Exercise details » Set the data down again, exactly as it reads, but without the pictures.
** Opening Data in this exercise block **
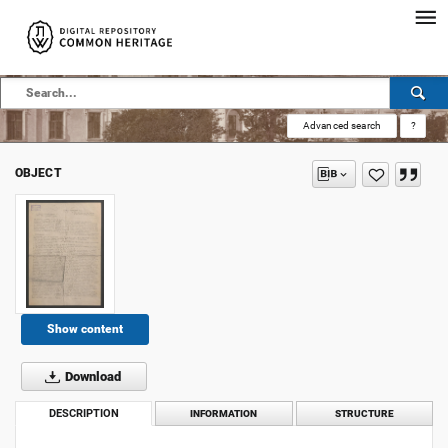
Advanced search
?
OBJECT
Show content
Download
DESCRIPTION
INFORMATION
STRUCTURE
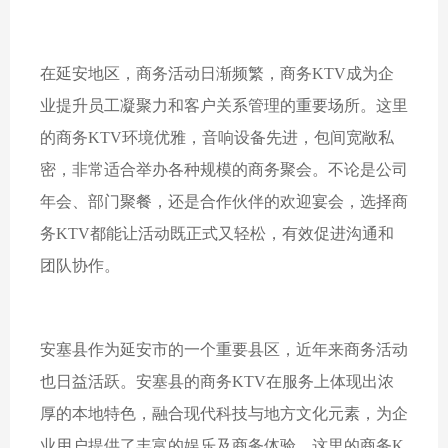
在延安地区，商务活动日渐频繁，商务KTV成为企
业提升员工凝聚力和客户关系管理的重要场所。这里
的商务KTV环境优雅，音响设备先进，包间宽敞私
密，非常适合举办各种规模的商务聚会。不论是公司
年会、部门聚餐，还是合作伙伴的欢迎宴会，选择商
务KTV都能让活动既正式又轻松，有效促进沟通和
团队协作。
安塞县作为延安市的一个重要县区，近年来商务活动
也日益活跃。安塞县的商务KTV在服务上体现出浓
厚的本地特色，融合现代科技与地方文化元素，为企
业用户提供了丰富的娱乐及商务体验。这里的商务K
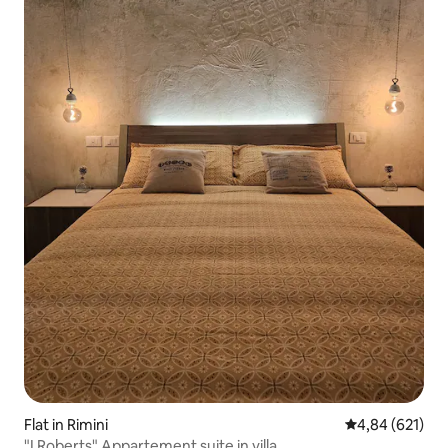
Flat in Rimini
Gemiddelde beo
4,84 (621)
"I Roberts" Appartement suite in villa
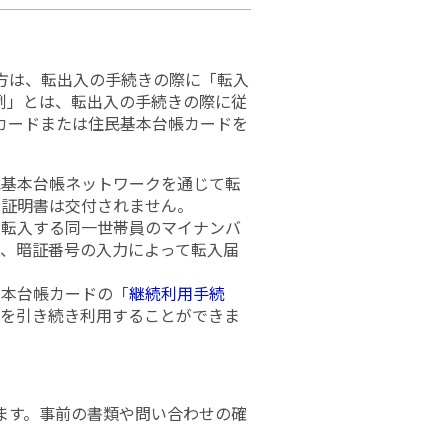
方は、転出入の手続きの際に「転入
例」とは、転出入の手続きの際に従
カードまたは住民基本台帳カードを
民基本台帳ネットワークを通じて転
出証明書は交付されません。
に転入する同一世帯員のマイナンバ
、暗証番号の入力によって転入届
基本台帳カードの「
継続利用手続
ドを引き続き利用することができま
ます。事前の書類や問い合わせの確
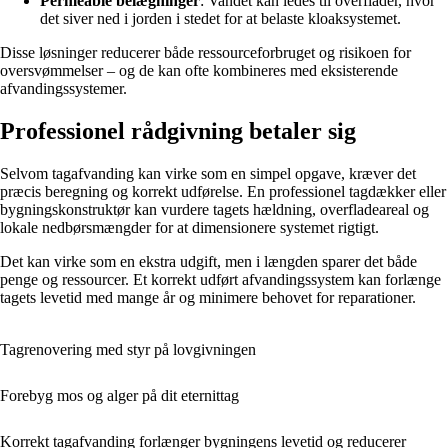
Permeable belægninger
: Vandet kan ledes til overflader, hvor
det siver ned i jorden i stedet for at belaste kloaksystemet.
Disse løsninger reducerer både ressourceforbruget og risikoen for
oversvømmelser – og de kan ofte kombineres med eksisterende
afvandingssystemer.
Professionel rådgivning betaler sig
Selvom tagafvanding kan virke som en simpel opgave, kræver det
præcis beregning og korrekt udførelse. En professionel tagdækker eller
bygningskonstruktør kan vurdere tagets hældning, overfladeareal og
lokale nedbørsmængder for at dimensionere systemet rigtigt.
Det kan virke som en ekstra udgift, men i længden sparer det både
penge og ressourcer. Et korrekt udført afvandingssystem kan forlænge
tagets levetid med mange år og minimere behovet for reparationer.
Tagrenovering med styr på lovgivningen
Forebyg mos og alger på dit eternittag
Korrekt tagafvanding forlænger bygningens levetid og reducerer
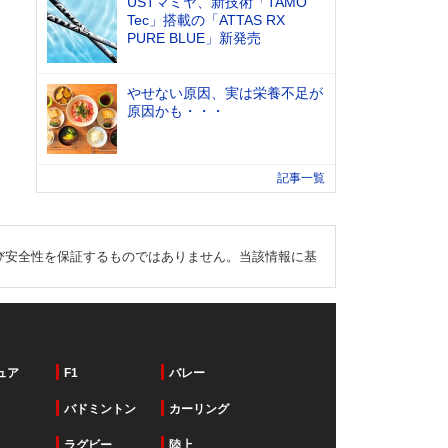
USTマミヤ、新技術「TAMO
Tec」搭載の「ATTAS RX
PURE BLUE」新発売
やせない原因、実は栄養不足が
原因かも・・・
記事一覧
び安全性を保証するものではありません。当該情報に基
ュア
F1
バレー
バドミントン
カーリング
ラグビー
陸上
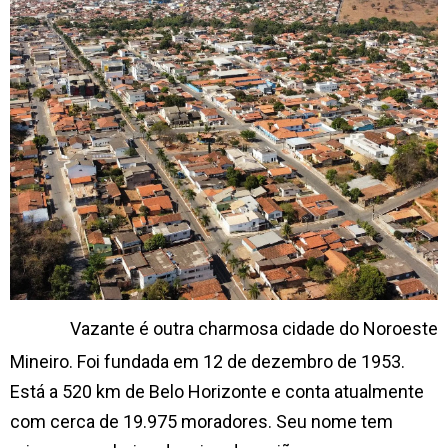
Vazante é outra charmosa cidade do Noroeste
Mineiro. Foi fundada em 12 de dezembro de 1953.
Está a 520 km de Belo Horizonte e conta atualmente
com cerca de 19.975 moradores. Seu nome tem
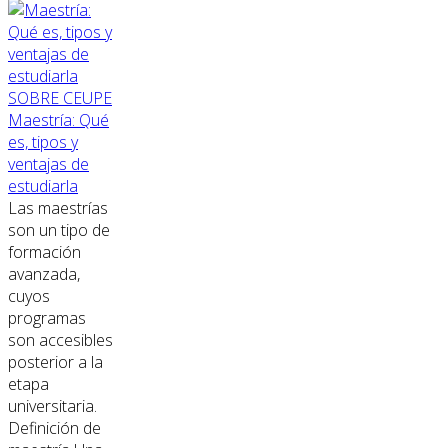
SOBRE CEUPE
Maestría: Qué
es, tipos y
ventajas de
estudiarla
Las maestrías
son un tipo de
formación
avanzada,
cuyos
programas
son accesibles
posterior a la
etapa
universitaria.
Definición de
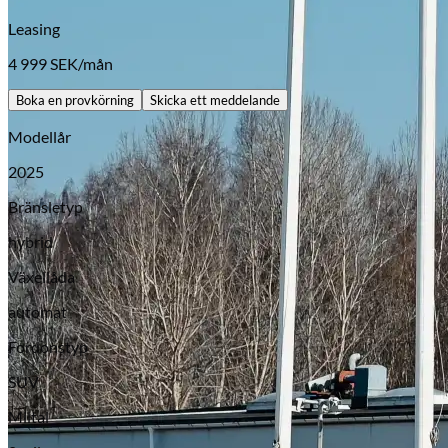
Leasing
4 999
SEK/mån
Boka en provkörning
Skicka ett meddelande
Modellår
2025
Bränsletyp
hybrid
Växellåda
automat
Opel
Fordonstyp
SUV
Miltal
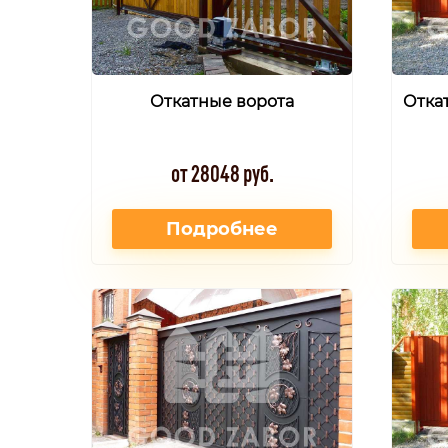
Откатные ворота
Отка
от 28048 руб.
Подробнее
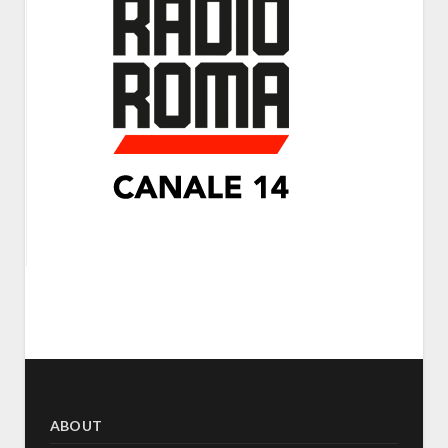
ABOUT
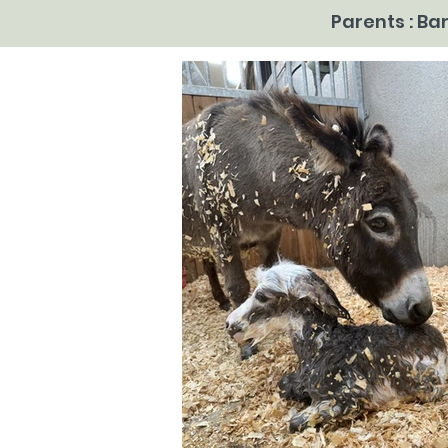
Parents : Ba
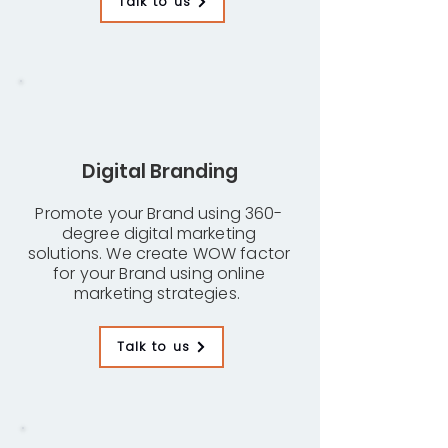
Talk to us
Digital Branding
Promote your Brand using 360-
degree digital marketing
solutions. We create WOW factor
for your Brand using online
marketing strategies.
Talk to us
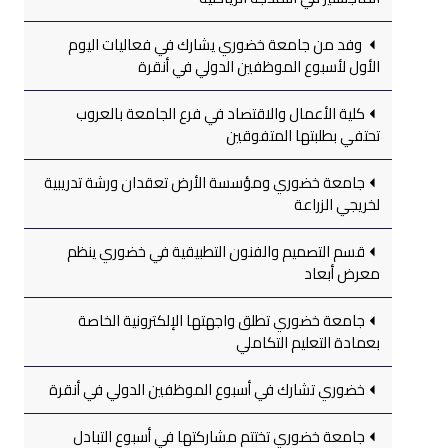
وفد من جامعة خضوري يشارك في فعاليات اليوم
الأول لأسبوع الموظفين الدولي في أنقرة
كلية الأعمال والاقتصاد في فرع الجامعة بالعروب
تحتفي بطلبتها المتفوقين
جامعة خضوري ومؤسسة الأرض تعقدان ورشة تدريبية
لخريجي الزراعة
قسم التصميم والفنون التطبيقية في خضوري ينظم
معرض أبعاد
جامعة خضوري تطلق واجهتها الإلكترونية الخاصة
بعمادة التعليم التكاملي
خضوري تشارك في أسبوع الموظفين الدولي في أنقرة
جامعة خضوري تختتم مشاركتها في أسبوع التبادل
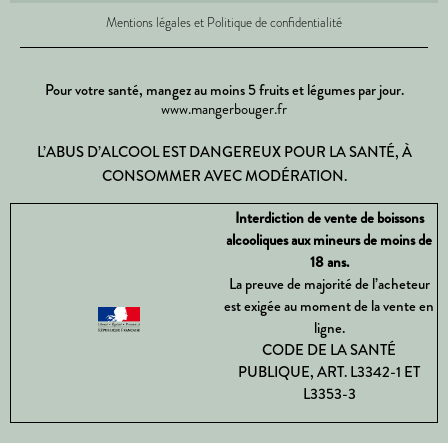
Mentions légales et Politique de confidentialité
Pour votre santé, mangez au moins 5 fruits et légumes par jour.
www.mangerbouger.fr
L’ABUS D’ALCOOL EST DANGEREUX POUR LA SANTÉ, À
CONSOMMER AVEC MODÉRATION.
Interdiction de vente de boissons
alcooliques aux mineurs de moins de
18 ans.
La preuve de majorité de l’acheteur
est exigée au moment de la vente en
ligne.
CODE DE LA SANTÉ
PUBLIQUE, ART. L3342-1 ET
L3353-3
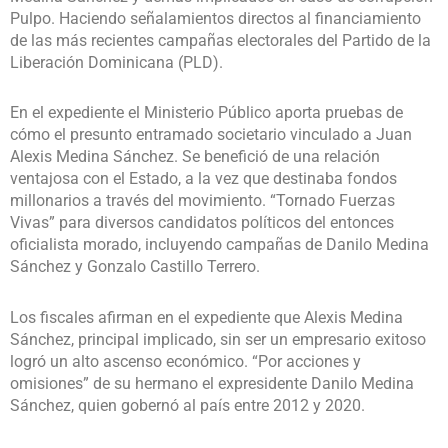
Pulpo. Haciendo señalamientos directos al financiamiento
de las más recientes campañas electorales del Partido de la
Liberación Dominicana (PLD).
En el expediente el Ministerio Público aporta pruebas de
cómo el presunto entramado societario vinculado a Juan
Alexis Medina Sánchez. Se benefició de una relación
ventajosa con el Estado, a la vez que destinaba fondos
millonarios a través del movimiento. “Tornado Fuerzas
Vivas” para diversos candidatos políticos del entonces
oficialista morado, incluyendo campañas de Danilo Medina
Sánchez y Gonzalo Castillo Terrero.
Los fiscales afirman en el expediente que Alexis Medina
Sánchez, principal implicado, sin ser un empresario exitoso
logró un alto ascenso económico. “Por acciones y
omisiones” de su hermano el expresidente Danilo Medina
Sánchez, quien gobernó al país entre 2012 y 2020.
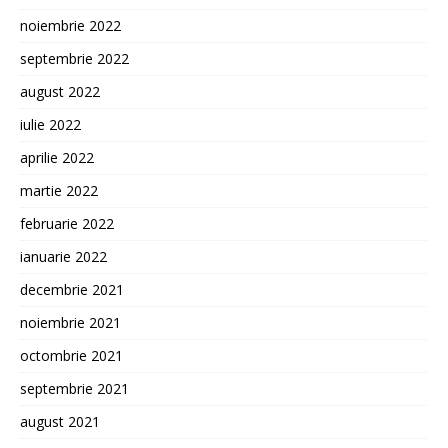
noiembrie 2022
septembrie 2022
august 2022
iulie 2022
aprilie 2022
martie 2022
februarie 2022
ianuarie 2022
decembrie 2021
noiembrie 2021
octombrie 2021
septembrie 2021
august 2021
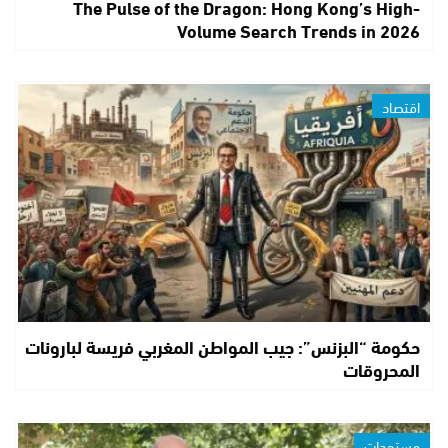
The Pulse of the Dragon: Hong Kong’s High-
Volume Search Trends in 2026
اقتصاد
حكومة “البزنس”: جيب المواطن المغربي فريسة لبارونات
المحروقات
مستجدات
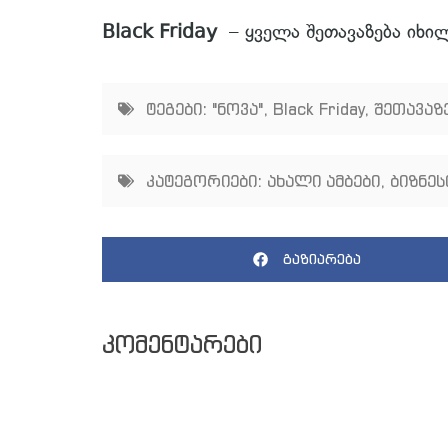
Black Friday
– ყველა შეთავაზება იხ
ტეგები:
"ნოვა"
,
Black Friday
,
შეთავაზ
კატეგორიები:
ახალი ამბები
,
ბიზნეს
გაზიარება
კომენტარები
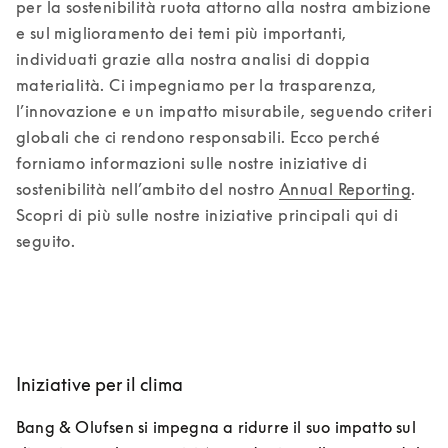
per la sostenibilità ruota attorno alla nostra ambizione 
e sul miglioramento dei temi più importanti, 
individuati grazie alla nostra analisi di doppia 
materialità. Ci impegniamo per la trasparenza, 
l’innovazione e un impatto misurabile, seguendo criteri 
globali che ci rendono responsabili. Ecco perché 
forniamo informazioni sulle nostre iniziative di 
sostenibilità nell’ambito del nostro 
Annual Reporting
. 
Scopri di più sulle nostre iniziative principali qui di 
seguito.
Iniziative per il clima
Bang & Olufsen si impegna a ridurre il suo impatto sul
** Closing Data in this exercise block **
Solution »
Advanced search
?
OBJECT
Show content
Download
DESCRIPTION
INFORMATION
STRUCTURE
在延安地区，商务活动日渐频繁，商务KTV成为企
业提升员工凝聚力和客户关系管理的重要场所。这里
的商务KTV环境优雅，音响设备先进，包间宽敞私
密，非常适合举办各种规模的商务聚会。不论是公司
年会、部门聚餐，还是合作伙伴的欢迎宴会，选择商
务KTV都能让活动既正式又轻松，有效促进沟通和
团队协作。
安塞县作为延安市的一个重要县区，近年来商务活动
也日益活跃。安塞县的商务KTV在服务上体现出浓
厚的本地特色，融合现代科技与地方文化元素，为企
业用户提供了丰富的娱乐及商务体验。这里的商务K
Flat in Rimini
Gemiddelde beo
4,84 (621)
"I Roberts" Appartement suite in villa
方は、転出入の手続きの際に「転入
例」とは、転出入の手続きの際に従
カードまたは住民基本台帳カードを
民基本台帳ネットワークを通じて転
出証明書は交付されません。
に転入する同一世帯員のマイナンバ
、暗証番号の入力によって転入届
基本台帳カードの「
継続利用手続
ドを引き続き利用することができま
ます。事前の書類や問い合わせの確
Permeable belægninger
: Vandet kan ledes til overflader, hvor
det siver ned i jorden i stedet for at belaste kloaksystemet.
Disse løsninger reducerer både ressourceforbruget og risikoen for
oversvømmelser – og de kan ofte kombineres med eksisterende
afvandingssystemer.
Professionel rådgivning betaler sig
Selvom tagafvanding kan virke som en simpel opgave, kræver det
præcis beregning og korrekt udførelse. En professionel tagdækker eller
bygningskonstruktør kan vurdere tagets hældning, overfladeareal og
lokale nedbørsmængder for at dimensionere systemet rigtigt.
Det kan virke som en ekstra udgift, men i længden sparer det både
penge og ressourcer. Et korrekt udført afvandingssystem kan forlænge
tagets levetid med mange år og minimere behovet for reparationer.
Tagrenovering med styr på lovgivningen
Forebyg mos og alger på dit eternittag
Korrekt tagafvanding forlænger bygningens levetid og reducerer
USTマミヤ、新技術「TAMO
Tec」搭載の「ATTAS RX
PURE BLUE」新発売
やせない原因、実は栄養不足が
原因かも・・・
記事一覧
び安全性を保証するものではありません。当該情報に基
ュア
F1
バレー
バドミントン
カーリング
ラグビー
陸上
Vazante é outra charmosa cidade do Noroeste
Mineiro. Foi fundada em 12 de dezembro de 1953.
Está a 520 km de Belo Horizonte e conta atualmente
com cerca de 19.975 moradores. Seu nome tem
SOBRE CEUPE
Maestría: Qué
es, tipos y
ventajas de
estudiarla
Las maestrías
son un tipo de
formación
avanzada,
cuyos
programas
son accesibles
posterior a la
etapa
universitaria.
Definición de
Leasing
4 999
SEK/mån
Boka en provkörning
Skicka ett meddelande
Modellår
2025
Bränsletyp
hybrid
Växellåda
automat
Opel
Fordonstyp
SUV
Miltal
Откатные ворота
Отка
от 28048 руб.
Подробнее
ABOUT
Parents : Ba
Talk to us
Digital Branding
Promote your Brand using 360-
degree digital marketing
solutions. We create WOW factor
for your Brand using online
marketing strategies.
Talk to us
وفد من جامعة خضوري يشارك في فعاليات اليوم
الأول لأسبوع الموظفين الدولي في أنقرة
كلية الأعمال والاقتصاد في فرع الجامعة بالعروب
تحتفي بطلبتها المتفوقين
جامعة خضوري ومؤسسة الأرض تعقدان ورشة تدريبية
لخريجي الزراعة
قسم التصميم والفنون التطبيقية في خضوري ينظم
معرض أبعاد
جامعة خضوري تطلق واجهتها الإلكترونية الخاصة
بعمادة التعليم التكاملي
خضوري تشارك في أسبوع الموظفين الدولي في أنقرة
جامعة خضوري تختتم مشاركتها في أسبوع التبادل
Mentions légales et Politique de confidentialité
Pour votre santé, mangez au moins 5 fruits et légumes par jour.
www.mangerbouger.fr
L’ABUS D’ALCOOL EST DANGEREUX POUR LA SANTÉ, À
CONSOMMER AVEC MODÉRATION.
Interdiction de vente de boissons
alcooliques aux mineurs de moins de
18 ans.
La preuve de majorité de l’acheteur
est exigée au moment de la vente en
ligne.
CODE DE LA SANTÉ
PUBLIQUE, ART. L3342-1 ET
L3353-3
Pulpo. Haciendo señalamientos directos al financiamiento
de las más recientes campañas electorales del Partido de la
Liberación Dominicana (PLD).
En el expediente el Ministerio Público aporta pruebas de
cómo el presunto entramado societario vinculado a Juan
Alexis Medina Sánchez. Se benefició de una relación
ventajosa con el Estado, a la vez que destinaba fondos
millonarios a través del movimiento. “Tornado Fuerzas
Vivas” para diversos candidatos políticos del entonces
oficialista morado, incluyendo campañas de Danilo Medina
Sánchez y Gonzalo Castillo Terrero.
Los fiscales afirman en el expediente que Alexis Medina
Sánchez, principal implicado, sin ser un empresario exitoso
logró un alto ascenso económico. “Por acciones y
omisiones” de su hermano el expresidente Danilo Medina
Sánchez, quien gobernó al país entre 2012 y 2020.
noiembrie 2022
septembrie 2022
august 2022
iulie 2022
aprilie 2022
martie 2022
februarie 2022
ianuarie 2022
decembrie 2021
noiembrie 2021
octombrie 2021
septembrie 2021
august 2021
The Pulse of the Dragon: Hong Kong’s High-
Volume Search Trends in 2026
اقتصاد
حكومة “البزنس”: جيب المواطن المغربي فريسة لبارونات
المحروقات
مستجدات
Black Friday
– ყველა შეთავაზება იხ
ტეგები:
"ნოვა"
,
Black Friday
,
შეთავაზ
კატეგორიები:
ახალი ამბები
,
ბიზნეს
გაზიარება
კომენტარები
per la sostenibilità ruota attorno alla nostra ambizione 
e sul miglioramento dei temi più importanti, 
individuati grazie alla nostra analisi di doppia 
materialità. Ci impegniamo per la trasparenza, 
l’innovazione e un impatto misurabile, seguendo criteri 
globali che ci rendono responsabili. Ecco perché 
forniamo informazioni sulle nostre iniziative di 
sostenibilità nell’ambito del nostro 
Annual Reporting
. 
Scopri di più sulle nostre iniziative principali qui di 
seguito.
Iniziative per il clima
Bang & Olufsen si impegna a ridurre il suo impatto sul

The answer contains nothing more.